Tegen deze achtergrond heb ik een spoeddebat, dat afgelopen donderdag werd gehouden, gepleit voor een krachtig offensief tegen anti-semitisme. We mogen er niet aan wennen en we mogen er nóóit aan wennen! Het is een kwaad dat bestreden moet worden voor het ons overweldigt. Alle andere woordvoerders hebben onze motie ondertekend, waarin het kabinet wordt gevraagd, voorafgaand aan de begrotingsbehandelingen dit najaar, met een concreet actieprogramma komt om antisemitisme daadkrachtig te bestrijden. Een overtuigend lik-op-stuk beleid is nodig, een zorgvuldige registratie, en een stevige inzet in het aanpakken van de voedingsbodem voor antisemitisme, zoals de ontkenning van de Holocaust.

De pogingen tot vorming van een nieuw kabinet gaan inmiddels een nieuwe fase in. Het ‘afpellen’ van de mogelijkheden voor een nieuw kabinet door informateur Rosenthal is tot een eind gekomen. Inhoudelijk te betreuren vind ik, dat de paars-plus optie nog steeds boven de markt blijft hangen.

De vice-president van de Raad van State Tjeenk Willink gaat nu verder verkennen hoe een procedure kan worden gevonden, waarin duidelijkheid komt over de vraag wie van de overgebleven partijen uit het ‘brede midden’ daadwerkelijk aan tafel gaan zitten voor inhoudelijke onderhandelingen.
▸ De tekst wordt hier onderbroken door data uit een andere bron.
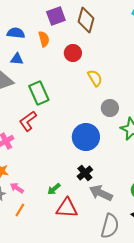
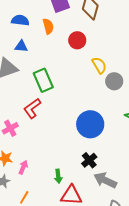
gray circle: (110, 108) -> (114, 81), moved
pink arrow: (17, 188) -> (23, 167), moved, turned 80
green arrow: (54, 189) -> (58, 176), turned -56

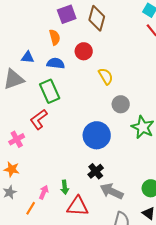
blue semicircle: (20, 20) -> (56, 63), moved
gray circle: (114, 81) -> (121, 104), moved
pink arrow: (23, 167) -> (44, 192), moved

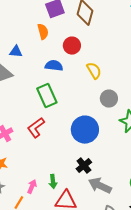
blue semicircle: (56, 63) -> (54, 66), moved
green rectangle: (50, 91) -> (47, 96), moved
red L-shape: (39, 119) -> (36, 128), moved

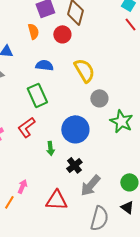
red circle: (72, 46) -> (62, 34), moved
yellow semicircle: (94, 71) -> (84, 70), size x1.4
green arrow: (53, 182) -> (50, 148), moved
gray arrow: (100, 186) -> (90, 185), turned -75

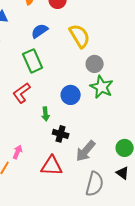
blue semicircle: (44, 65) -> (40, 31), turned -42
green star: (121, 121) -> (102, 87), moved
blue circle: (75, 129) -> (71, 95), size x0.7
black cross: (74, 165) -> (61, 134), moved, turned -35

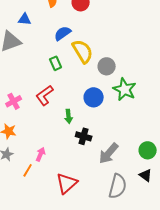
yellow semicircle: (80, 36) -> (83, 51), moved
green rectangle: (33, 61) -> (56, 63), size x0.6
gray circle: (95, 64) -> (107, 66), moved
red triangle: (52, 166) -> (67, 183), moved, turned -45

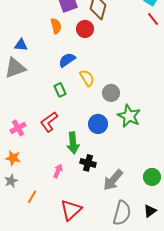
blue triangle: (25, 19) -> (21, 45), moved
yellow semicircle: (83, 51) -> (87, 78), size x0.7
green arrow: (69, 116) -> (73, 143), size x1.5
pink arrow: (41, 154) -> (58, 171), moved
black triangle: (146, 175) -> (150, 211), moved, turned 48

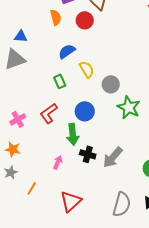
blue circle: (98, 124) -> (85, 111), moved
gray arrow: (113, 180) -> (113, 157), moved

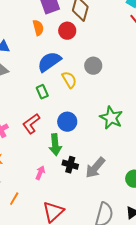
blue semicircle: (67, 51) -> (49, 62), size x1.4
gray circle: (111, 84) -> (93, 66), moved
In de gegeven situatie geen onverstandige tussenstap, zo lijkt mij.

Alle pogingen zijn tot nu toe gericht op het totstandbrengen van een kabinet, dat op een duidelijke meerderheid in het parlement steunt. Dat lijkt tegenwoordig bijna vanzelfsprekend, maar dat is het niet. Dat kwam deze week nog eens naar voren in een interessant artikel van Hans Klok, werkzaam bij het ministerie van Binnenlandse Zaken, in het Nederlands Juristenblad. Hij verwees daarbij onder meer naar ervaringen in Denemarken waarbij een minderheidskabinet een regeerakkoord op hoofdlijnen sluit, met aanvullende akkoorden op specifieke terreinen met een of meer oppositiepartijen. Zij conclusie was opvallend en overtuigend: een minderheidskabinet zou wel eens stabieler en bestuurskrachtiger kunnen zijn dan menigeen op voorhand denkt.

Interessant! Om het concreet te maken: het zou inderdaad zomaar kunnen dat een minderheidskabinet van de grootste partij, de VVD, met de programmatisch meest verwante partij, het CDA, een betere route voor een slagvaardig kabinet is, dan een mengelmoescoalitie van een groot aantal partijen, die het met z’n allen over het totale regeerprogramma eens moeten worden!